Majority Leader of the Sierra Leone Parliament
- Incumbent
- Assumed office January 21, 2014
- Preceded by: Sheku Badara Bashiru Dumbuya

Deputy Majority Leader of Sierra Leone Parliament
- In office 2007–2014

Member of Sierra Leone Parliament from Port Loko District
- In office 2002–present

Personal details
- Born: Gbinti, Dibia chiefdom, Karene District, Sierra Leone
- Party: All People's Congress (APC)
- Education: Fourah Bay College

= Ibrahim Bundu =

Sierra Leonean politician

Ibrahim Rassin Bundu is a Sierra Leonean politician and the current majority leader of the Sierra Leone Parliament. Bundu was previously the minority whip and deputy majority leader of parliament.

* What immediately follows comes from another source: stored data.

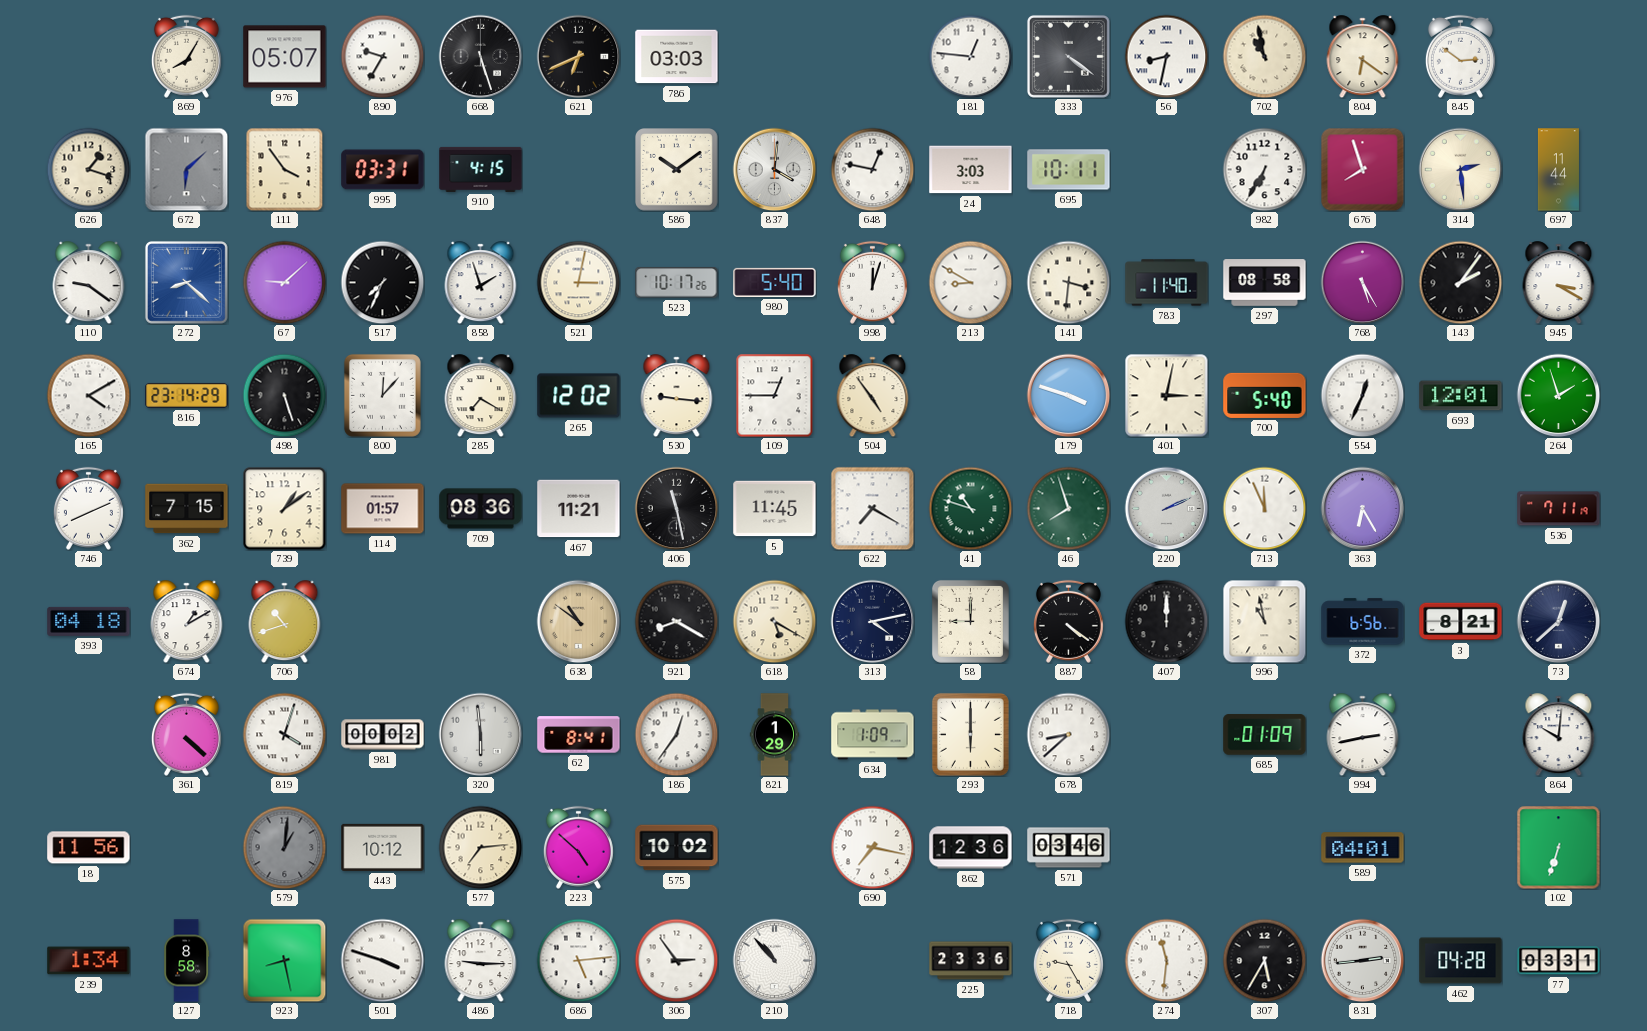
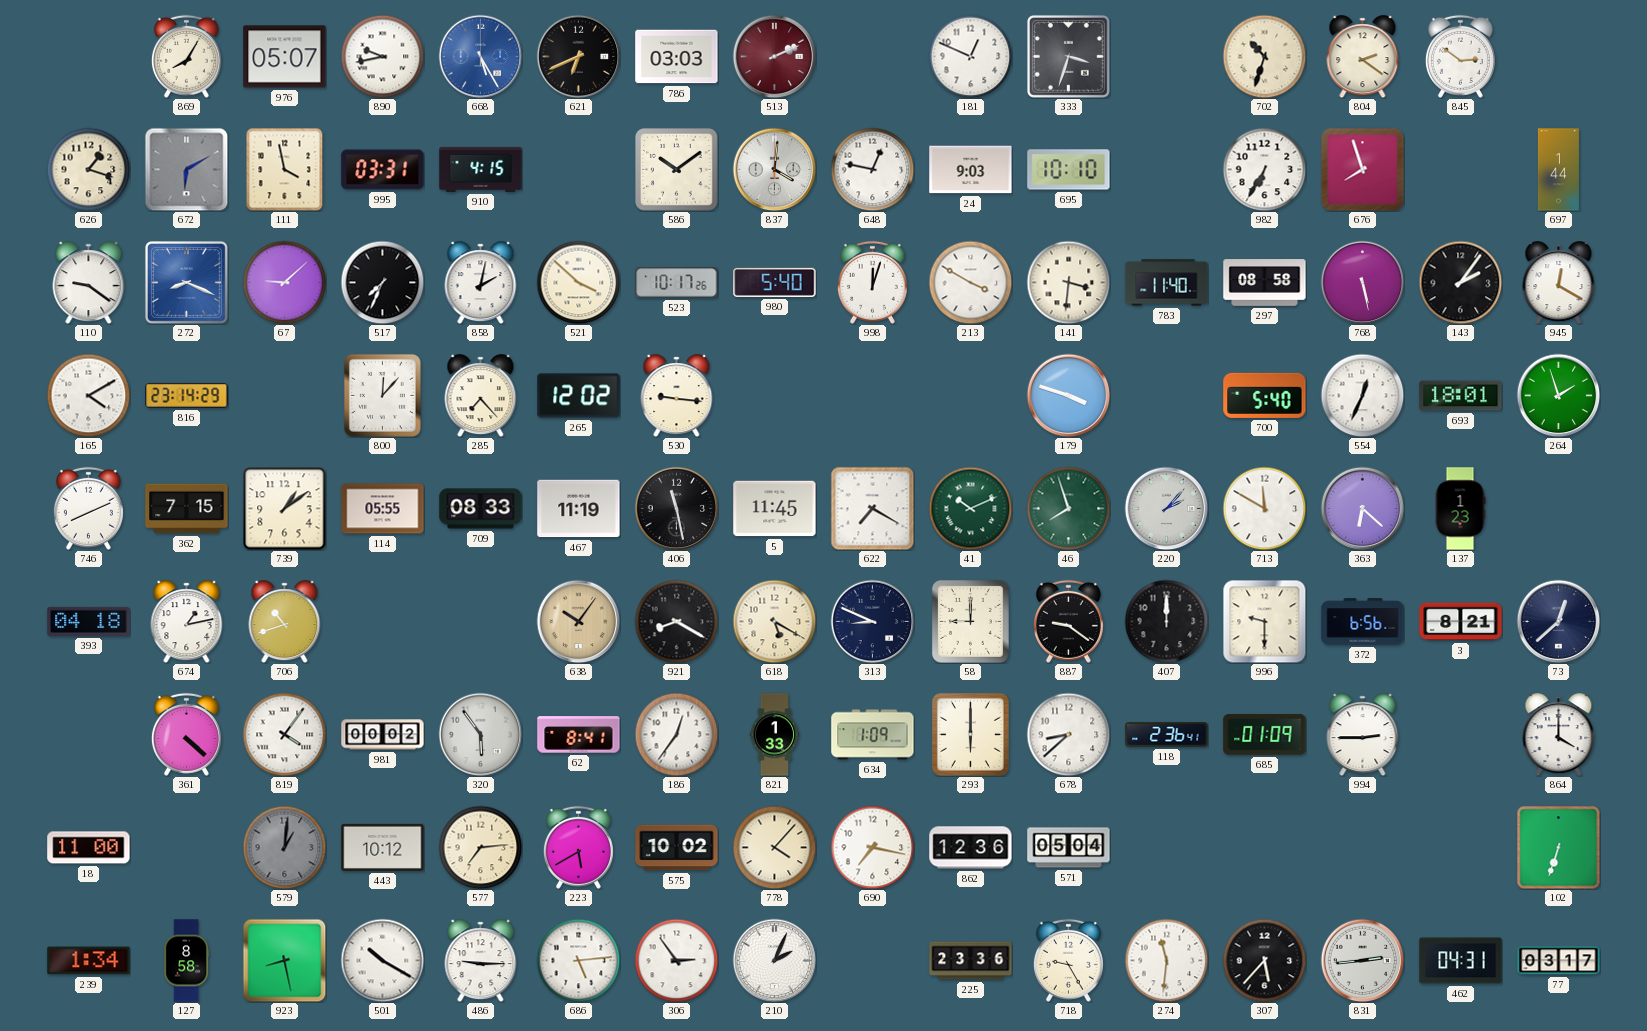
890: 9:35 -> 9:43
668: 5:27 -> 5:25
668 dial: black -> blue
513: none -> 2:11
181: 12:46 -> 12:49
333: 4:21 -> 3:33
56: 8:32 -> none
702: 10:58 -> 10:33
804: 6:21 -> 2:21
672: 6:08 -> 6:10
111: 3:54 -> 3:58
24: 3:03 -> 9:03
695: 10:11 -> 10:10
314: 2:29 -> none
697: 11:44 -> 1:44
272: 8:22 -> 8:19
858: 1:57 -> 2:02
521: 3:02 -> 3:52
213: 8:50 -> 3:50
768: 5:25 -> 5:28
945: 3:20 -> 12:20
498: 5:27 -> none
285: 7:20 -> 7:23
109: 12:45 -> none
504: 4:54 -> none
401: 3:02 -> none
693: 12:01 -> 18:01
114: 01:57 -> 05:55
709: 08:36 -> 08:33
467: 11:21 -> 11:19
41: 10:48 -> 10:11
220: 2:11 -> 2:07
713: 11:56 -> 11:50
363: 6:25 -> 6:22
137: none -> 1:23
536: 7:11 -> none
674: 1:10 -> 1:13
638: 10:51 -> 10:06
313: 4:13 -> 8:49
887: 4:21 -> 9:21
996: 10:58 -> 9:30
819: 4:03 -> 4:06
320: 5:59 -> 5:54
821: 1:29 -> 1:33
118: none -> 2:36
994: 2:43 -> 2:45
864: 10:01 -> 4:00
18: 11:56 -> 11:00
223: 4:52 -> 5:40
778: none -> 4:07
571: 03:46 -> 05:04
589: 04:01 -> none
501: 3:48 -> 10:20
210: 10:53 -> 2:04
307: 5:35 -> 5:37
462: 04:28 -> 04:31
77: 03:31 -> 03:17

He is a prominent and senior member of the All People's Congress (APC) party.

Ibrahim Bundu is the younger brother of Sierra Leonean economist and one of the country's most famous politicians Abass Bundu, who is a member of the opposition Sierra Leone People's Party.

Ibrahim Bundu was first elected to parliament during 2002 Parliamentary elections, and has been re-elected twice in 2007 and 2012 by a large margins. Bundu represents Constituency fifty one that comprises Dibia chiefdom, in Port Loko District in the Sierra Leone House of Parliament.

Bundu is a native of Gbinti, Karene District in Northern Sierra Leone; and a member of the Fula ethnic group. He is a close ally of Sierra Leone's president Ernest Bai Koroma.